INTRANASAL DELIVERY OF HELICURE REDUCES Α-SYNUCLEIN OLIGOMERS, ALTERS AUTOPHAGY MECHANISMS, AND RESCUES MOTOR DEFICITS IN A PARKINSON’S DISEASE MOUSE MODEL

Parkinson’s disease (PD) is characterized by degeneration of dopaminergic neurons in the substantia nigra pars compacta (SNc) and the accumulation of pathological α-synuclein (αSyn) aggregates. Physiologically, αSyn acts as a monomer, while its misfolding into oligomers is a key factor in neurodegeneration. Currently, therapies remain symptomatic, and there is no treatment to prevent PD. Here, we evaluated the efficacy of HeliCure, a selective peptide targeting αSyn oligomers, in a PD mouse model induced by AAV2/5-mediated overexpression of human wild-type αSyn in the SN. Control mice received an AAV2/5 empty vector, and six weeks after infusion, HeliCure was administered intranasally (0.87 μg/day) for 14 days. Motor function (open field, beam, cylinder, and rotarod tests) was assessed at 8 weeks post-AAV2/5 infusion. H-αSyn (monomeric, oligomeric and phosphorylated species), tyrosine hydroxylase (TH), the neuronal marker NeuN, glial markers (Iba1 and GFAP) and autophagy markers (LAMP1, LC3B and p62) were assessed in the striatum (CPu) and SN by WB and confocal microscopy. HeliCure-treated h-αSyn–overexpressing mice showed a significant reversal of motor deficits compared to controls.

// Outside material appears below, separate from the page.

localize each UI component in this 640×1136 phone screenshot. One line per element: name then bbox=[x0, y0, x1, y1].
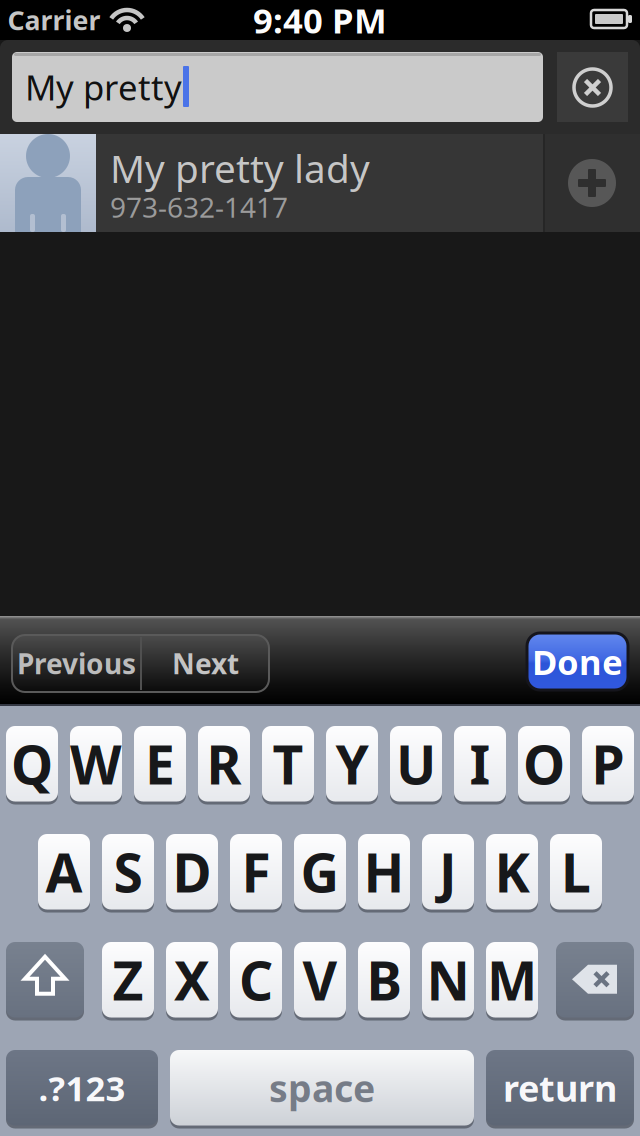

WB and confocal analyses revealed a reduction in monomeric, oligomeric and phosphorylated h-αSyn, accompanied by recovery of TH levels. NeuN expression remained unchanged, while Iba1 and GFAP levels were reduced in both regions of HeliCure-treated h-αSyn mice. Additionally, autophagy-related markers were modulated by HeliCure treatment. Our findings support the potential of HeliCure to suppress αSyn aggregation and restore functional deficits in a translational PD mouse model, with intranasal delivery highlighting its clinical potential as a disease-modifying therapy.